• _What the exercise asks_: Return the whole listing exactly, omitting the pictures.

• _Available records_:

────────────────────

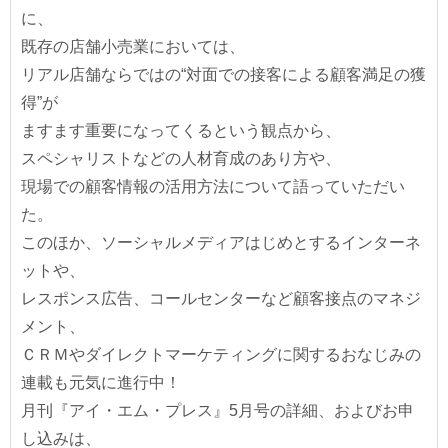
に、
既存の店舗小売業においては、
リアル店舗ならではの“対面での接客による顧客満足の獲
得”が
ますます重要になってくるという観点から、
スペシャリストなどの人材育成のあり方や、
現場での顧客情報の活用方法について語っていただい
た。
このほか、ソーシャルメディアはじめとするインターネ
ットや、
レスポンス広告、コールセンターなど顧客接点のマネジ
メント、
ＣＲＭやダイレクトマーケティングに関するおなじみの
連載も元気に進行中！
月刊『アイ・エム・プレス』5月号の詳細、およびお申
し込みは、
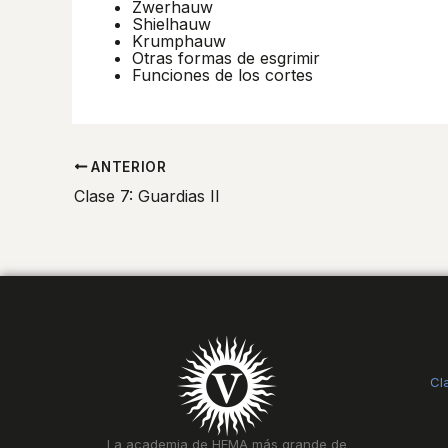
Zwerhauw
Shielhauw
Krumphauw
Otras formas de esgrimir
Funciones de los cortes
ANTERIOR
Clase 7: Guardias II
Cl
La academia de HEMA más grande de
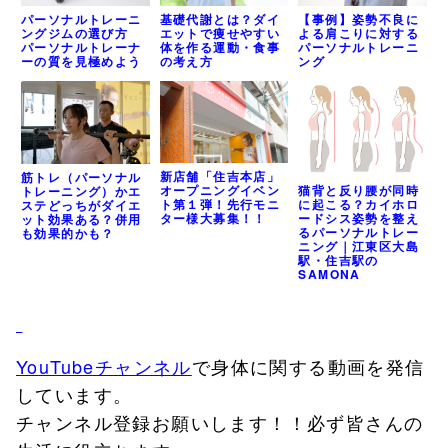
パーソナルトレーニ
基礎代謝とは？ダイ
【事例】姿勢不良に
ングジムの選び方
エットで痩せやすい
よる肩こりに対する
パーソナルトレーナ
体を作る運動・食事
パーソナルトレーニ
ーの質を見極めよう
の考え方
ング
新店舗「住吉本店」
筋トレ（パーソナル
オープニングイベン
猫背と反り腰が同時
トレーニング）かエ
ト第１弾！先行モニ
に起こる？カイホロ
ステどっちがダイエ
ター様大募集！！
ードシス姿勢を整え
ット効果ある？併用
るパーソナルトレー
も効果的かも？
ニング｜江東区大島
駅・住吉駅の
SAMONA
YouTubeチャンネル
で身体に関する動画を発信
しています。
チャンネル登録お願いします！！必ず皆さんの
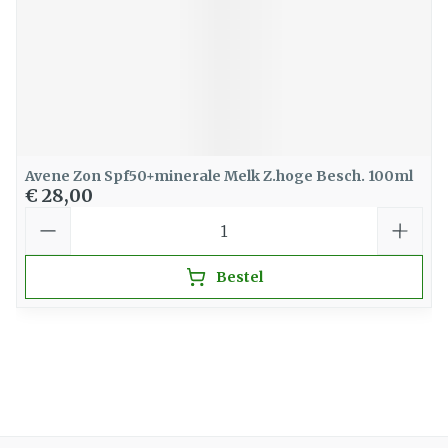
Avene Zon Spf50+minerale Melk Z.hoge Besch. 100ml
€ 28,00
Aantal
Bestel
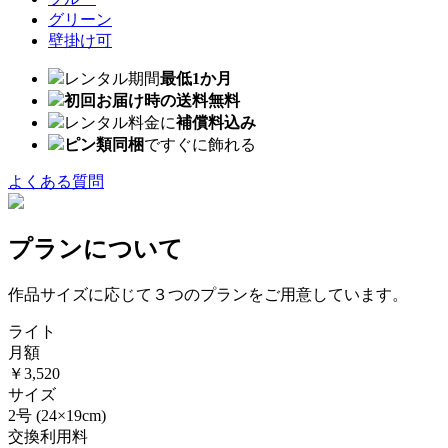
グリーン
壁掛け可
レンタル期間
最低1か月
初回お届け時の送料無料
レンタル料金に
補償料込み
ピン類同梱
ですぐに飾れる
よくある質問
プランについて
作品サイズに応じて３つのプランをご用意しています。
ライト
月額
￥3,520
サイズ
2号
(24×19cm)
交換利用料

────────────────────

• _Solution_:
に、
既存の店舗小売業においては、
リアル店舗ならではの“対面での接客による顧客満足の獲
得”が
ますます重要になってくるという観点から、
スペシャリストなどの人材育成のあり方や、
現場での顧客情報の活用方法について語っていただい
た。
このほか、ソーシャルメディアはじめとするインターネ
ットや、
レスポンス広告、コールセンターなど顧客接点のマネジ
メント、
ＣＲＭやダイレクトマーケティングに関するおなじみの
連載も元気に進行中！
月刊『アイ・エム・プレス』5月号の詳細、およびお申
し込みは、
Zwerhauw
Shielhauw
Krumphauw
Otras formas de esgrimir
Funciones de los cortes
ANTERIOR
Clase 7: Guardias II
Cl
La academia de HEMA más grande de
パーソナルトレーニ
基礎代謝とは？ダイ
【事例】姿勢不良に
ングジムの選び方
エットで痩せやすい
よる肩こりに対する
パーソナルトレーナ
体を作る運動・食事
パーソナルトレーニ
ーの質を見極めよう
の考え方
ング
新店舗「住吉本店」
筋トレ（パーソナル
オープニングイベン
猫背と反り腰が同時
トレーニング）かエ
ト第１弾！先行モニ
に起こる？カイホロ
ステどっちがダイエ
ター様大募集！！
ードシス姿勢を整え
ット効果ある？併用
るパーソナルトレー
も効果的かも？
ニング｜江東区大島
駅・住吉駅の
SAMONA
YouTubeチャンネル
で身体に関する動画を発信
しています。
チャンネル登録お願いします！！必ず皆さんの
Avene Zon Spf50+minerale Melk Z.hoge Besch. 100ml
€ 28,00
Aantal
Bestel
グリーン
壁掛け可
レンタル期間
最低1か月
初回お届け時の送料無料
レンタル料金に
補償料込み
ピン類同梱
ですぐに飾れる
よくある質問
プランについて
作品サイズに応じて３つのプランをご用意しています。
ライト
月額
￥3,520
サイズ
2号
(24×19cm)
交換利用料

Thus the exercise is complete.